Осенью 1914 года, когда сербская армия приблизилась к Сараеву, власти отдали приказ об эвакуации жителей из укрепленного города.[10] Большая часть гражданского населения должна была быть отправлена в глубь страны. В городе оставляли только служащих государственных учреждений и тех, кто работал на армию. Барышне вместе с матерью удалось остаться в Сараеве.

Как только был выпущен первый военный заем, Барышня подписалась на сумму, которая всем бросилась в глаза. Местная печать ставила ее в пример, высоко оценивая ее поступок. «Хрватски дневник» воспользовался случаем, чтобы подчеркнуть, что в среде заблудшей и обманутой сербской интеллигенции есть и «лояльные граждане восточно-греческой веры». Однако нигде не было отмечено, что Барышня весьма искусным маневром тотчас спустила облигации этого займа, причем на довольно выгодных условиях.

Она и дальше не упускала возможности выказать свою лояльность. Покупала флажки и разные значки стран Центрального блока и выставляла их в окнах своего дома, приобретала фотографии монархов и полководцев, стараясь, чтоб это и не обходилось дорого, и было замечено.

Дела ее разрастались и ширились. Первые месяцы смятения и сумятицы, когда люди жили не оглядываясь и тратили не считая, миновали. Шел 1915 год, и теперь уже всем было ясно, что война будет не легкой, не короткой и не такой веселой, как представлялось кое-кому в первые дни. Вся хозяйственная жизнь стала приспосабливаться и приноравливаться к новым условиям. Тот, кто понял это первым, обладал серьезными преимуществами перед остальными. Среди первых был и Рафо Конфорти. Он мало-помалу ликвидировал все дела, которые не были связаны непосредственно с военными нуждами. И когда подошел черед призываться его году, его освободили от службы в армии, как «unentbehrlich».[11] Подавляющая часть сербских торговцев еще раньше ушла с рынка, мобилизация забрала торговцев других вер и народностей. У Конфорти почти не осталось конкурентов, руки у него были развязаны. Он получал миллионные поставки. А за его спиной действовала и богатела Барышня.

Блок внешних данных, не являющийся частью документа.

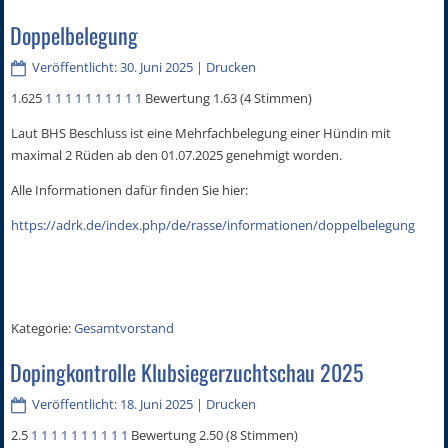
Doppelbelegung
Veröffentlicht: 30. Juni 2025
|
Drucken
1.625
1
1
1
1
1
1
1
1
1
1
Bewertung 1.63 (4 Stimmen)
Laut BHS Beschluss ist eine Mehrfachbelegung einer Hündin mit
maximal 2 Rüden ab den 01.07.2025 genehmigt worden.
Alle Informationen dafür finden Sie hier:
https://adrk.de/index.php/de/rasse/informationen/doppelbelegung
Kategorie:
Gesamtvorstand
Dopingkontrolle Klubsiegerzuchtschau 2025
Veröffentlicht: 18. Juni 2025
|
Drucken
2.5
1
1
1
1
1
1
1
1
1
1
Bewertung 2.50 (8 Stimmen)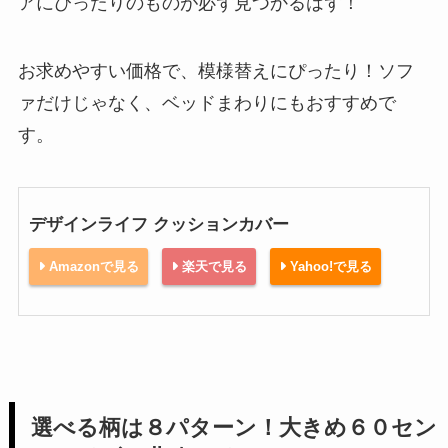
アにぴったりのものが必ず見つかるはず！
お求めやすい価格で、模様替えにぴったり！ソフ
ァだけじゃなく、ベッドまわりにもおすすめで
す。
デザインライフ クッションカバー
Amazonで見る
楽天で見る
Yahoo!で見る
選べる柄は８パターン！大きめ６０セン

Начало зимы в Сараево, расположенном на высоте пятисот метров над уровнем моря, у подножья высоких гор, всегда неприятно и тягостно. Сейчас же, на второй год войны, оно было во сто крат тяжелее обычного. Шел трудный, военный ноябрь, месяц, который любого приводит в трепет, а бедноту заставляет дрожать, как пшеницу под косой. Мрачный и холодный, он кажется почти сплошной ночью, лишь на несколько часов переходящей в туманные сумерки, а влаги в нем столько, что хватило бы на целую зиму. Город наполовину эвакуирован, зато улицы кишат солдатами всех родов войск, двигаются колонны русских и сербских пленных, арестантов и заложников. А над головами поблескивают штыки – немой, но красноречивый символ времени.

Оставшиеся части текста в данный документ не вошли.